Without privacy constraints, those movements online can be tracked.

"I think it is possible to reconcile the legitimate and economically important activities of the advertising industry with privacy issues," he said. "I don't think we can commoditize individuals and simply regard them as something of business value to be sold on."

Such strict new rules would replace a law from 1995, which was conceived as more of a legal directive that effectively limited the possibilities of wide-scale data mining for direct marketing or other commercial purposes.

Because of the existing law's optional nature and a loophole allowing companies to collect data for "legitimate interests," Internet companies have been able largely to evade the directive's principle of obtaining prior consent.

Mr. Shatter has been part of a lot of groundbreaking. His law firm, Gallagher Shatter, was the first in Ireland to represent and win a civil judgment for a victim of sexual abuse by a Catholic priest, which it did in the early 1990s. Mr. Shatter, who is also a trained professional mediator -- a skill that could serve him well -- has published several books on Irish family law, as well as the 1989 novel "Laura," a story about a custody battle involving a fictional politician.

But obtaining a consensus in the Council of Ministers, whose cooperation is important to passage of a revised data protection law, will not be easy, said Simon Davies, a founder of Privacy International, an advocacy group based in London, and a lecturer at the London School of Economics. Mr. Davies is advising the European Parliament on the legislation.

"The problem is not that the will to reform isn't there. It is," Mr. Davies said. "Everyone agrees in principle that we need to do this, but the devil is in the details. When you move into the details you find major ideological divides on both sides."

Ireland, with its educated work force and 15 percent corporate income tax rate, has become the European base for U.S. technology giants, including Microsoft, Facebook and Google.

In the past, the country's data protection commissioners have attempted to mediate disputes over privacy issues between data protection hard-liners from Germany and France, and those advocating less regulation, like Britain.

Mr. Shatter said Ireland had a "pivotal role" to play in resolving outstanding online privacy issues. Final adoption of a new data protection law is unlikely to take place before the second half of next year, when Ireland will no longer hold the E.U. presidency. At best, Mr. Shatter can aim to win consensus on the main issues: prior consent and an effective enforcement mechanism that relies on substantial fines.

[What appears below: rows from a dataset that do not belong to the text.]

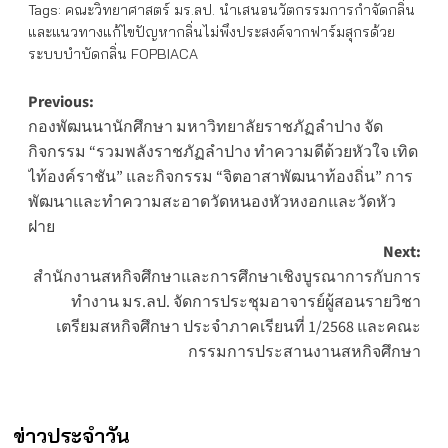
Tags:
คณะวิทยาศาสตร์ มร.ลป. นำเสนอนวัตกรรมการกำจัดกลิ่น
และแนวทางแก้ไขปัญหากลิ่นไม่พึงประสงค์จากฟาร์มสุกรด้วย
ระบบบำบัดกลิ่น FOPBIACA
Post
Previous:
กองพัฒนนานักศึกษา มหาวิทยาลัยราชภัฏลำปาง จัด
navigation
กิจกรรม “รวมพลังราชภัฏลำปาง ทำความดีด้วยหัวใจ เทิด
ไท้องค์ราชัน” และกิจกรรม “จิตอาสาพัฒนาท้องถิ่น” การ
พัฒนาและทำความสะอาดวัดหนองหัวหงอกและวัดหัว
ฝาย
Next:
สำนักงานสหกิจศึกษาและการศึกษาเชิงบูรณาการกับการ
ทำงาน มร.ลป. จัดการประชุมอาจารย์ผู้สอนรายวิชา
เตรียมสหกิจศึกษา ประจำภาคเรียนที่ 1/2568 และคณะ
กรรมการประสานงานสหกิจศึกษา
ข่าวประจำวัน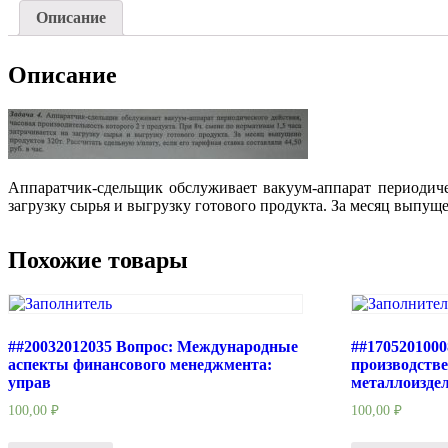
Описание
Описание
Аппаратчик-сдельщик обслуживает вакуум-аппарат периодичес
загрузку сырья и выгрузку готового продукта. За месяц выпущен
Похожие товары
##20032012035 Вопрос: Международные
##170520100
аспекты финансового менеджмента:
производств
управ
металлоиздел
100,00
₽
100,00
₽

Mr. Shatter said the prior consent requirement was essential for the law to gain political backing, as were details on how to penalize companies financially if they ignored the law.

Currently, most national regulators can levy limited fines of only a few thousand, or in rare cases, a few hundred thousand, euros, the equivalent of a rounding error in the profits of many global technology companies.

The current proposal puts more bite into those penalties, allowing regulators to assess fines of as much as 2 percent of a company's annual sales.

"Without a legal regime that provides sanctions for rule breaking, rules won't generally be complied with by some of those engaged in Web-based businesses," Mr. Shatter said, without endorsing specific levels of fines.

That may not sound appealing to Web businesses, but Mr. Shatter is an optimist. His political slogan on his personal Web site is: Look forward with hope.